Trixieland

words about words


Haruki Murakami’s new novel 1Q84 will be released in the US in five days. I’ve had it pre-ordered for months. I know that as soon as it lands on my Kindle I will be torn between tearing into it right away and barreling through as fast as I can, or delaying the pleasure (and the subsequent pain of finishing). But before I get there I have five days of reading time to fill.

I actually meant to write this post last week, when The Marriage Plot downloaded to my Kindle. It’s been 10 years since Jeffery Eugenides’ last novel (the brilliant and Pulitzer Prize-winning Middlesex). I didn’t read it right away because I was completely entranced by A.S. Byatt’s 2009 novel The Children’s Book. Being on a Dame Antonia high, I ordered her series of 4 novels in paperback. Paperback! Anticipating a winter’s worth of brilliant writing I figured I would stay in Byattworld for quite a while.

But then I finished The Children’s Book and The Virgin in the Garden, Still Life, Babel Tower and A Whistling Woman hadn’t arrived yet. So… did I dare dive into the new Eugenides? What would happen if I wasn’t done with it by the time the Murakmi released? The dude took ten years to write it; I didn’t want to give him short shrift by rushing through it.

Maybe I could read something else in the meantime. Then, wham! I was hit by a bunch of other new releases or books from favorite authors that I’d missed.

The Lady of the Rivers appeared on my Kindle. Third in the Cousins War series by Philippa Gregory and a prequel that tells the story of the witchy mother of the White Queen. But diving into a historical novel takes a certain frame of mind.

Then again I had Jeanne Kalogridis’ new one on the Kindle too: The Scarlet Contessa, which is about Caterina Sforza. You may mock historical fiction if you want to, but on my travels overseas for business I have oftentimes been the only person among my coworkers who has known jack about the history of the place, and most of this knowledge comes from historical fiction. Example: in Milan for a video game tournament we visited Sforza Castle. I knew the history of the Sforza thanks to reading Leonardo’s Swans by Karen Essex.

So I read a few pages of The Scarlet Contessa and wasn’t quite in the mood for war. So I just peeked into The Marriage Plot to see if it grabbed me. It did.

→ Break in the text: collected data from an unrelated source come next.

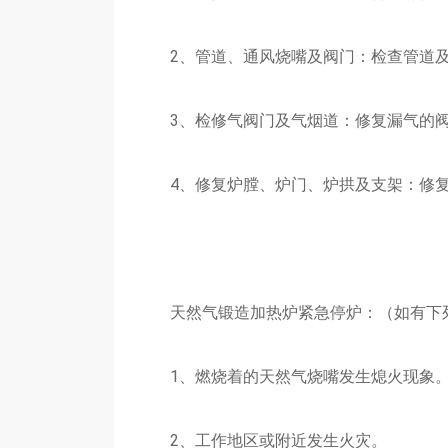
2、管道、通风烧嘴及阀门：检查管道及
3、检修气阀门及气烟道：修复漏气的阀
4、修复炉膛、炉门、炉拱及支架：修复
天然气锻造加热炉紧急停炉：（如有下列
1、燃烧着的天然气烧嘴发生熄火现象
2、工作地区或附近发生火灾。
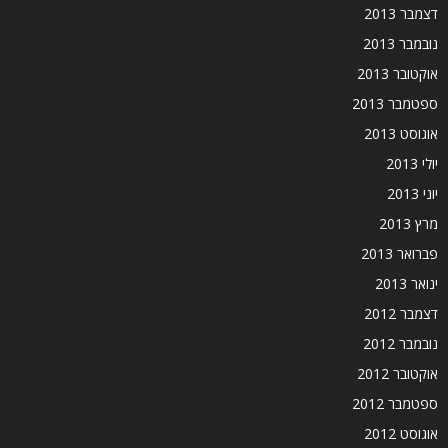
דצמבר 2013
נובמבר 2013
אוקטובר 2013
ספטמבר 2013
אוגוסט 2013
יולי 2013
יוני 2013
מרץ 2013
פברואר 2013
ינואר 2013
דצמבר 2012
נובמבר 2012
אוקטובר 2012
ספטמבר 2012
אוגוסט 2012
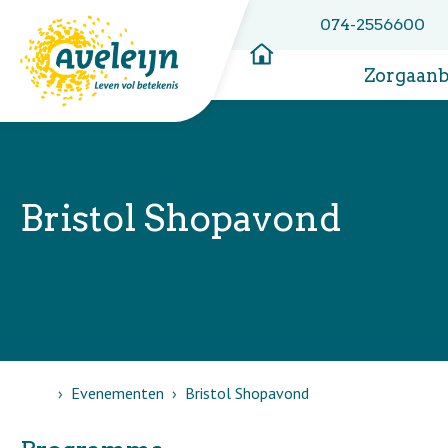
074-2556600
Zorgaan
Bristol Shopavond
Home
Evenementen
Bristol Shopavond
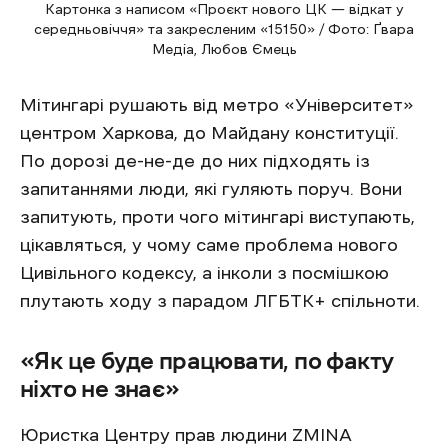
Картонка з написом «Проєкт нового ЦК — відкат у
середньовіччя» та закресленим «15150» / Фото: Ґвара
Медіа, Любов Ємець
Мітингарі рушають від метро «Університет»
центром Харкова, до Майдану конституції.
По дорозі де-не-де до них підходять із
запитаннями люди, які гуляють поруч. Вони
запитують, проти чого мітингарі виступають,
цікавляться, у чому саме проблема нового
Цивільного кодексу, а інколи з посмішкою
плутають ходу з парадом ЛГБТК+ спільноти.
«Як це буде працювати, по факту
ніхто не знає»
Юристка Центру прав людини ZMINA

It’s now in the “read” pile and I still have five days til Murakami-san graces my Kindle.

Listening to an interview with Amitav Ghosh on local radio the other day (He has a new novel River of Smoke which is second in his series about the opium trade) reminded me that I have Sea of Poppies on my Kindle to read. I definitely want to read it before River of Smoke and I REALLY want to read River of Smoke. So… that’s another possibility.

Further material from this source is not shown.